A Interatividade Digital e Seu Avanço Supersônico

Quando o mundo tinha como canal de comunicação a famosa carta levada por navios, cavaleiros e “pombos-correios”, a interação entre um ser humano e outro era feita por singelas frases descritas através de penas.

Com o passar dos séculos, a relação entre duas pessoas distantes foram ganhando novos meios interlocutórios, como jornais e outros meios impressos. Porém, a partir do século 18, uma nova fase comunicacional foi instaurada e o elo entre os cidadãos de todo o mundo mudaria significativamente.

A criação do rádio e telefone aproximou a coletividade mundial, desenvolvendo novos canais de convívio e ajudando na dispersão de informações. A primeira guerra mundial foi um grande auxiliador para o desenvolvimento de novas ferramentas em torno dessas invenções.

Outros eventos subsequentes como a segunda guerra mundial e o confronto entre Estados Unidos versus Rússia impulsionaram outros adventos tecnológicos, como a invenção do computador e telefone portátil (celular). Nos anos 90, a internet acabou sendo criada e transformando o elo comunicacional do mundo.

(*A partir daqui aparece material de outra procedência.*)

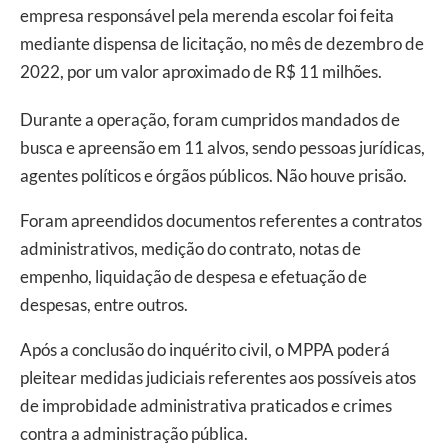
empresa responsável pela merenda escolar foi feita
mediante dispensa de licitação, no mês de dezembro de
2022, por um valor aproximado de R$ 11 milhões.
Durante a operação, foram cumpridos mandados de
busca e apreensão em 11 alvos, sendo pessoas jurídicas,
agentes políticos e órgãos públicos. Não houve prisão.
Foram apreendidos documentos referentes a contratos
administrativos, medição do contrato, notas de
empenho, liquidação de despesa e efetuação de
despesas, entre outros.
Após a conclusão do inquérito civil, o MPPA poderá
pleitear medidas judiciais referentes aos possíveis atos
de improbidade administrativa praticados e crimes
contra a administração pública.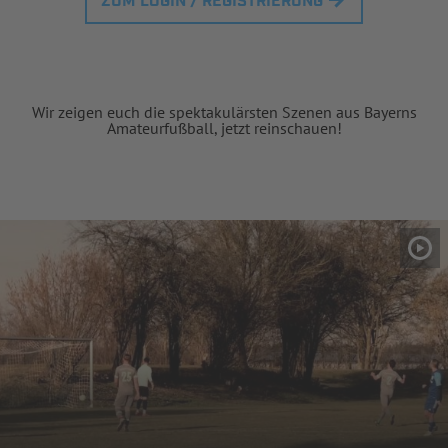
ZUM LOGIN / REGISTRIERUNG
Wir zeigen euch die spektakulärsten Szenen aus Bayerns
Amateurfußball, jetzt reinschauen!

Nos dias de hoje, ninguém mais imagina mandar cartas ou usar-se de outros meios para se comunicar com teu próximo. Todavia, a busca incessante de informação e o crescimento da interatividade entre pessoas de todo o mundo imprime o avanço contínuo e necessário de novas tecnologias.

Conforto e praticidade, características exigidas pelo homem moderno.

A associação brasileira de telecomunicações divulgou em sua última pesquisa o aumento de pessoas que teve acesso a internet banda larga. Em 2014, 192 milhões de brasileiros usaram desse atributo, 44% a mais em comparação com 2013. Nos últimos 10 anos, esses números evoluíram nove vezes mais, com crescimento de, aproximadamente, 2000%.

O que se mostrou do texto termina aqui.